Hello and welcome! It’s great you’re here today. I have a perfect technique for pan-searing boneless steak to share with you. Recently, I saw this method for pan-searing steak on America’s Test Kitchen and had I not seen them do it on camera, I might not have believed it works as well as it does. There is so much about this that counters what we all think we know about how to pan-sear steak, but it totally works. The best part (aside from a perfectly cooked steak) is the fact that there is virtually no grease splatter mess! Let’s get right to it, here is How to Make: Pan-Seared New York Strip Steaks.
Prep The Steaks
This method works for boneless New York Strip Steaks or boneless Ribeye Steaks; 12-16 ounces, 1.5-inch thick. Trim off any excess fat and season both sides with Kosher salt. Then place the steaks in the refrigerator for at least 45 minutes, or up to 24 hours.
When you’re ready to cook, pat the steaks dry with paper towels. We want to use a nonstick skillet for this pan-sear for a couple of reasons: 1) we want the steaks to develop a beautiful crust and we don’t want any of that crust to stick to the pan; 2) we don’t want to add any fat to the skillet because the meat is well-marbled and not adding any more fat means no sputtering or spitting hot oil (= no mess!).

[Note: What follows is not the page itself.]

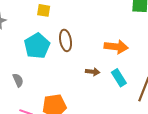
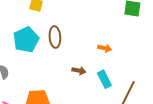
orange arrow: (116, 47) -> (105, 48), size x0.6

Just before starting, pepper both sides of the steaks with fresh ground black pepper. We are starting with a cold skillet! That’s right, a cold skillet. Starting with a cold skillet means the temperature of the meat will gradually increase, allowing a deep brown crust to develop without overcooking the steaks. Get a timer ready, once we put the steaks in the cold skillet and fire it up, we will turn the steaks every two minutes.
Cold Skillet Pan-Searing
Place the steaks in the skillet about one inch apart. Turn the burner to high heat and start the two minute timer.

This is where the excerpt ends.